La memoria colectiva tiene diferentes vías por las que transmitirse, entre ellas, quizás la más consolidada, la vía de la enseñanza reglada, pues a través de la educación oficial una nación determina aquellos acontecimientos y aquellos participantes que deben continuar en el ver y creer en las nuevas generaciones. Así, estas inmortales y relevantes personalidades llegan a formar parte de nuestro saber común, como fruto de lo aprendido en la vida y en la escuela. Echo la vista atrás: repaso mi formación académica desde la infancia, la escuela, el instituto y hasta la universidad. Soy historiadora del arte. Pienso en mi memoria y en la memoria del conocimiento que escuché, estudié, aprobé y suspendí durante largos años. En la memoria de mi educación solo aparecen hombres, es decir, solo aparecen nombres de hombres. Me atrevo a asegurar que ocurre lo mismo en la memoria de muchos de los lectores. También pienso en aquellas personas a las que conozco, cercanas y afines a mí, de una edad similar, o familiares, que con probabilidad compartan esta ausencia del saber. 
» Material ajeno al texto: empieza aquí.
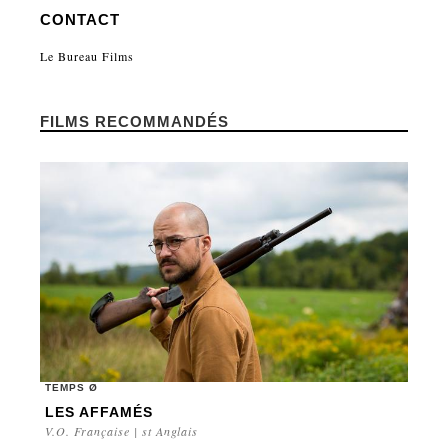
CONTACT
Le Bureau Films
FILMS RECOMMANDÉS
TEMPS Ø
LES AFFAMÉS
V.O. Française | st Anglais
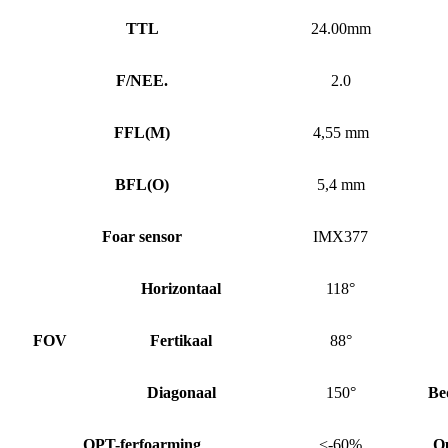
TTL
24.00mm
F/NEE.
2.0
FFL
(
M)
4,55 mm
BFL
(
O)
5,4 mm
Foar sensor
IMX377
Horizontaal
118°
FOV
Fertikaal
88°
Diagonaal
150°
Be
OPT-ferfoarming
<-60%
O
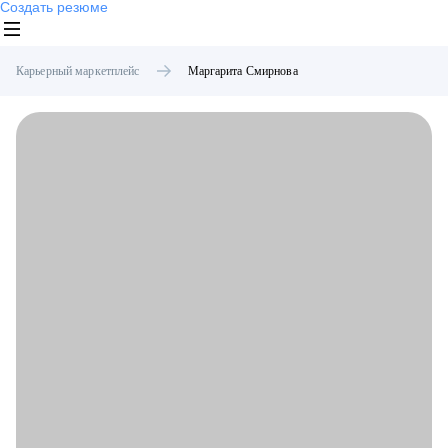
Создать резюме
Карьерный маркетплейс
Маргарита
Смирнова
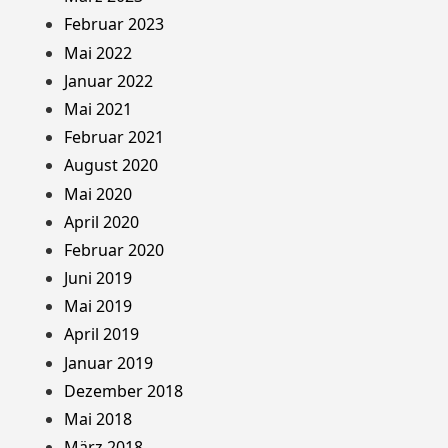
Februar 2023
Mai 2022
Januar 2022
Mai 2021
Februar 2021
August 2020
Mai 2020
April 2020
Februar 2020
Juni 2019
Mai 2019
April 2019
Januar 2019
Dezember 2018
Mai 2018
März 2018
En los contenidos de los años en los que me formé académicamente las mujeres quedaron relegadas a un lugar secundario. De niña me preguntaba si es que el mundo fue creado por los hombres, que también crearon las artes, mientras que las mujeres no intervinieron ni contribuyeron en nada en absoluto. Hoy sé que no es así, y que el problema no soy yo ni mi capacidad de asimilación del mundo que me rodea. A la famosísima pregunta de Linda Nochlin ¿por qué no ha habido grandes mujeres artistas? (Why have there been no great women artists?, 1971) habría que responder que sí que las hubo pero nadie escribió sobre ellas.
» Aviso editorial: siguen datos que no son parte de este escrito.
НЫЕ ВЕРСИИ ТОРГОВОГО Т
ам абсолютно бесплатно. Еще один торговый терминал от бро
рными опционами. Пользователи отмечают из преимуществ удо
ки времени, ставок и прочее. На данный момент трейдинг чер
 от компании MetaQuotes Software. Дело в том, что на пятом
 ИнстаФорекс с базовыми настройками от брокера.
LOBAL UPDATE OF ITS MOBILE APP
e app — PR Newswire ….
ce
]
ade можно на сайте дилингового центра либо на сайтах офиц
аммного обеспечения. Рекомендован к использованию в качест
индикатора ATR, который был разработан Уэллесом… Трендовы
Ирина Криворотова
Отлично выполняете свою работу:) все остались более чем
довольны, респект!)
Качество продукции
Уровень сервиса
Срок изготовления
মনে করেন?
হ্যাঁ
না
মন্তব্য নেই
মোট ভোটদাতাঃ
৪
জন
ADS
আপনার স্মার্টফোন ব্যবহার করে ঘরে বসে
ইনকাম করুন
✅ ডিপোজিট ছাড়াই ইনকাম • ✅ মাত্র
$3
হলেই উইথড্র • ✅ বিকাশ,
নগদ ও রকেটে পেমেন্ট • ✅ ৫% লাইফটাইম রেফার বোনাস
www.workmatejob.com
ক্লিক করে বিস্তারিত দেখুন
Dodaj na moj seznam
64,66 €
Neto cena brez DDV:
En una de las principales salas del Museo Nacional Centro de Arte Reina Sofía está colgada mi pintura favorita. Ángeles Santos Torroella pintó Un mundo cuando apenas había cumplido los dieciocho años. “Ángeles Santos toca el cielo con las manos” escribió entonces Ramón Gómez de la Serna. No solo este, sino también otros muchos medios de comunicación hicieron eco del descubrimiento de la personalidad y obras de la joven artista. ¿Por qué no he sabido antes de ella? La vida de esta y otras muchas mujeres se vió transformada con la llegada de la dictadura: lavaron los pinceles, doblaron los caballetes y cerraron las puertas de sus estudios. Sus carreras artísticas fueron truncadas y borradas de las páginas de nuestra memoria colectiva, sus nombres tachados con garabatos por las censuras, sus producciones relegadas a un segundo lugar como si no atendiese al interés de nadie; desde entonces, los años han ido sucediéndose. ¿Qué fue de ellas?

Las cosas están cambiando, lo sé, lo estoy viendo, y aún en los intentos de las instituciones y la literatura por rescatar y alzar la voz de estas artistas sigo inconformista. Me entristezco. Kundera decía que los artistas y los hombres de Estado poseían cierta facilidad para acceder la inmortalidad social. No estoy segura de que entre los inmortales kunderianos que conforman nuestra memoria colectiva haya habido cabida para alguna mujer. Seguiré esperando.